The Great Warming:

The Great Warming:

What do the Great Depression and climate change have in common? The former transformed individual lives and geopolitics for generations. Its effects are still felt today. The decade-long catastrophe was arguably the most consequential episode of the 20th Century.

Our warming planet will have a similar, likely larger impact on us and on our descendants. It already has started transforming how we live. In 2099, Global Warming (let’s call a spade a spade) will be viewed as the single most significant occurrence of this century—if not of all time.

I was born in 1949, but the Great Depression, which started in 1929 with the stock market crash, is in my DNA. When the toothpaste tube gets gaunt, I rescue it from the bathroom and squirrel it away in my study. Otherwise, my wife will throw it out—with a dozen, maybe more, squeezes left.

I will drive my current used car until my mechanic refuses to put it up on the lift. My shoes and boots go through a duct tape phase before departing this vale of tears.
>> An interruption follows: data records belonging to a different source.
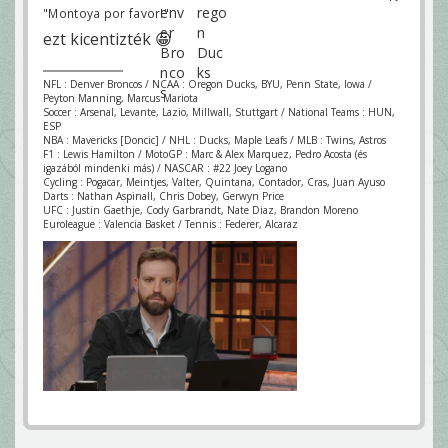
"Montoya por favor!"
ezt kicentizték 😀
NFL : Denver Broncos / NCAA : Oregon Ducks, BYU, Penn State, Iowa /
Peyton Manning, Marcus Mariota
Soccer : Arsenal, Levante, Lazio, Millwall, Stuttgart / National Teams : HUN,
ESP
NBA : Mavericks [Doncic] / NHL : Ducks, Maple Leafs / MLB : Twins, Astros
F1 : Lewis Hamilton / MotoGP : Marc & Alex Marquez, Pedro Acosta (és
igazából mindenki más) / NASCAR : #22 Joey Logano
Cycling : Pogacar, Meintjes, Valter, Quintana, Contador, Cras, Juan Ayuso
Darts : Nathan Aspinall, Chris Dobey, Gerwyn Price
UFC : Justin Gaethje, Cody Garbrandt, Nate Diaz, Brandon Moreno
Euroleague : Valencia Basket / Tennis : Federer, Alcaraz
I come by my cheapness from both sides. My paternal grandfather never owned a car; he walked to work. His wife could stretch a penny like salt water taffy, according to my mother, who was no slouch herself in that regard.

My mother, like her mother before her, would break off the gnarly lower stems of asparagus before having the bunch weighed. She clipped grocery coupons and collected S&H Green Stamps. My parents had the same bed for the 68 years of their marriage, and when my widowed mother moved in with my brother and his wife, she took it with her.

The Great Depression had much to do with the fervent frugality of past and subsequent generations. Life was never easy, but the whirlwind of the 1930s was particularly perverse. The economy, like nature, was out of human control.

So people took control where they could. They used cloth rather than paper towels. Long distance calls were for special occasions. When my grandmother finished talking on the telephone she simply hung up, no “goodbye,” much less “Have a nice day.” Time was money. After the advent of dryers, my mother continued to hang the wash on the clothesline when the sun was shining.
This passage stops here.